**Page-level text extractions:**

========

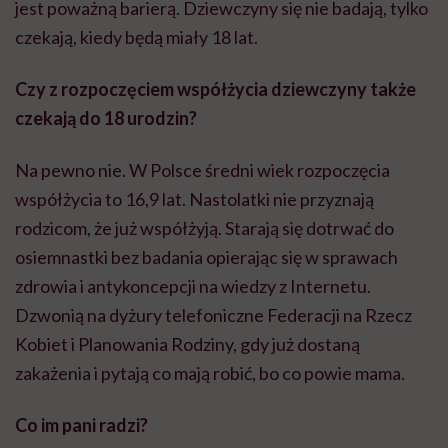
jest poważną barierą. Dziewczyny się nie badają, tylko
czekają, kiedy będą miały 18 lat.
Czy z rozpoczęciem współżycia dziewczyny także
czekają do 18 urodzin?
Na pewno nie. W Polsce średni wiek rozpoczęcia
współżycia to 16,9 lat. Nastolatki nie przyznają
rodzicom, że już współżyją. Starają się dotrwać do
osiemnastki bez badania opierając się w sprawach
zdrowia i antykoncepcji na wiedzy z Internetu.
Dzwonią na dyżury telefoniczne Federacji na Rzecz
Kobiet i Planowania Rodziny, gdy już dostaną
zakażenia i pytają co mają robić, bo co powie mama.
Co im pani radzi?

========

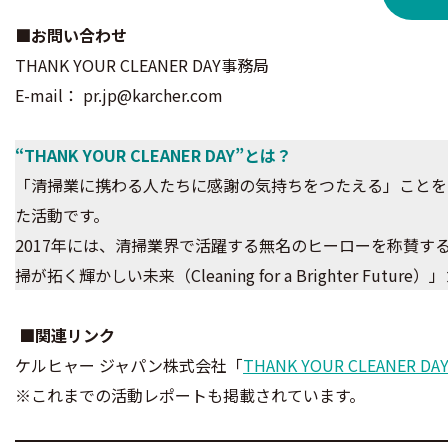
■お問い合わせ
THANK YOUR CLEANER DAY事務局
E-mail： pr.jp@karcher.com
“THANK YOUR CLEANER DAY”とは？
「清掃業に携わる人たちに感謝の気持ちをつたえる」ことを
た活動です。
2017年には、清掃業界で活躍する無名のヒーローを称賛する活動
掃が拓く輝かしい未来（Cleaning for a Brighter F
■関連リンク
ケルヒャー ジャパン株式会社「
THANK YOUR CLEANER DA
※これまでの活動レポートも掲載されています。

========

**About this exercise:**
Reproduce, exactly as they stand in the data above, the lines from the one that holds "współżycia to 16,9" to the one that holds "Co im pani radzi?", inclusive.

**Solution to this exercise:**
współżycia to 16,9 lat. Nastolatki nie przyznają
rodzicom, że już współżyją. Starają się dotrwać do
osiemnastki bez badania opierając się w sprawach
zdrowia i antykoncepcji na wiedzy z Internetu.
Dzwonią na dyżury telefoniczne Federacji na Rzecz
Kobiet i Planowania Rodziny, gdy już dostaną
zakażenia i pytają co mają robić, bo co powie mama.
Co im pani radzi?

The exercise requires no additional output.